ラノベ「双頭の鷲―ハプスブルク家物語―」
プランツ・オイゲン③
オイゲン公と言えば、現代でもオーストリアの陶磁器メーカー「アウガルテン」の食器にも「プランツ・オイゲン」と言うパターンにその名を残しているオーストリアの英雄だ。
オイゲン公はフランスのサヴォイ公家の御曹司であり、太陽王ルイ14世の遠縁にあたるが、
実はルイ14世の庶子ではないかとの諸説もある由緒ある生まれの公子だった。
しかし、身体が小さく女性の様な外見であった為、ルイ14世はプランツ・オイゲンの事を「僧侶にでもしておけ」と言っていたのだった。
オイゲン公には武人として名を馳せたいと言う夢があった。
そこでルイ14世の御前で平身低頭で頼み込んだ。
「陛下。どうかこの私に陛下の軍隊を1つ任せては頂けませんか」
(ふん、こんな女みたいな男に務まる筈はなかろう)
派手好みなルイ14世は風采が上がらない見かけのオイゲン公を一瞥すると
「ふん、お前の様な男に軍などやる訳がないだろう。お前なんか僧侶にでもなるのがお似合いだ。とっとと失せろ!」と言い放った。
(何をっ!! よし、分かった。それならば・・・・)
フランスで身を立てる夢は失ったオイゲン公はフランスを去った。
(ルイ、見てろよ!私は軍人になり、いつかお前を見返してやるからな)
オイゲンが逃亡した事は直ぐにルイ14世の耳に入った。
何故なら、国王の息子もオイゲンと共に旅だったから。
直ちに軍隊が後を追う。
捕まったら処刑されるだろう。
旅費が尽きようとしたライン川手前で、背後に追っ手が迫ってきた。
「オイゲン、行け!! 私にかまうな。私は王族だ。連れ戻されても処罰は下らない。でも、お前は違う。捕まったら火あぶりにされるぞ。」
「…ああ分かっている。でも、親友のお前を置いて私1人が行く訳に行かない」
「追っ手の目的は私だ。私がいれば足手纏いになる。…そうだ!私の代わりにこの指輪を持って行け。これで少しは旅の足しになるだろう。行け、早く! ぐずぐずしていると捕まるぞ!行けーーーーっ」
……。
「分かった!恩に着るぞ」
逃亡は重罪だ。
広場では公開の下オイゲンを型どった藁人形が火あぶりに処せられた。
フランスを去ったオイゲン公はフランスの宿敵オーストリアに向かった。
そして、皇帝レーオポルトにルイ14世の前で言ったのと同じセリフを言った。
元帥カール・ロートリンゲンの指揮官ぶりを間近で見たオイゲンの決意は揺らがなかった。
当然、宮廷では猛反対だった。
「フランス人なぞ軍隊にいれたら命取りですぞ!こちらの作戦がフランスに漏れてしまいます」
「どうせフランスのスパイだろう」
ところが、いつも優柔不断なレーオポルトだがこの時ばかりは譲らなかった。
「いや、あの男こそ、ハプスブルクの為に役立つと思う」
「して、その根拠は?」
「んっ!? 勘・・・かな?」
「ちっ、ジョーダンは顔だけにしておいて下さいよ、陛下!勘って何んすかっ?馬鹿にしてるんすかっ?」
しかし、
何故か、今回だけはレーオポルトは引かなかった。
どちらも譲らない状況が続いたが、とうとう家臣も根負けした。
「陛下がそこまで言うなら・・・・」
かくしてオイゲン公はオーストリア軍の指揮官となる事が許され、メキメキと頭角を現していった。

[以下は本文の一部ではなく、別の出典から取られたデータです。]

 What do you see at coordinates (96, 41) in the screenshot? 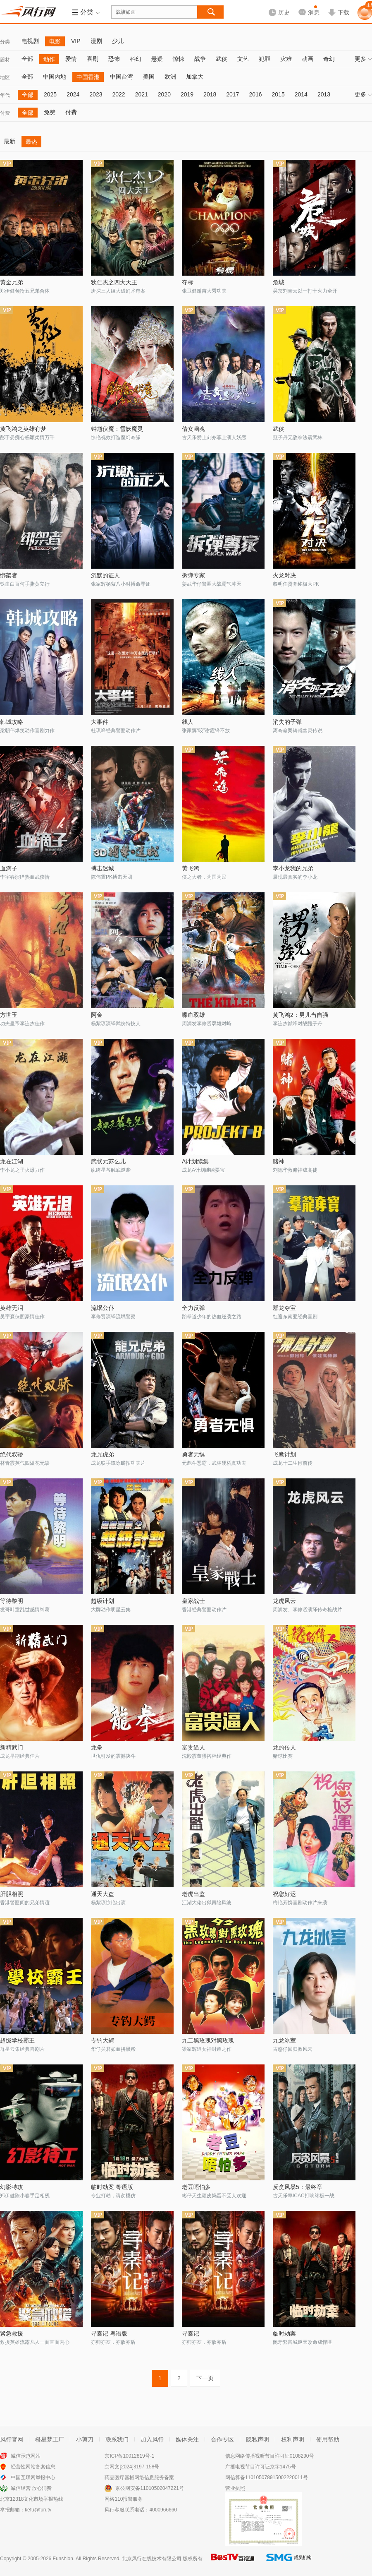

やがて、オイゲン公率いるオーストリア軍人はトルコ軍を完全に駆逐し、イタリアでの対フランス戦では見事な攻撃でフランス軍を一網打尽に玉砕した。
ヴェルサイユにいる太陽王にフランス軍の大破を知らされると、ルイは「あの時の小男が・・・」と悔しがった。
オイゲン公は自分にチャンスをくれたばかりか、破格の給料で雇い、未来を拓いてくれたレーオポルト帝に恩義を感じていた。
「この身をハプスブルクの為に・・・」
こうして、軍神オイゲン公はレーオポルト、ヨーゼフ1世、カール6世と3代に亘ってハプスブルク家に仕えたのだった。
オイゲン公がハプスブルク家に貢献したのは軍事ばかりではない。
フランスで生まれ育ったオイゲン公は芸術センスに秀でていおり、「美」に拘った。
現代美術館として、また観光名所として残されているベルベデーレ宮殿はオイゲン公の所有だった。
オイゲン公の死後、ベルベデーレ宮ではマリーアントワネットの婚礼のパーティーが行われている。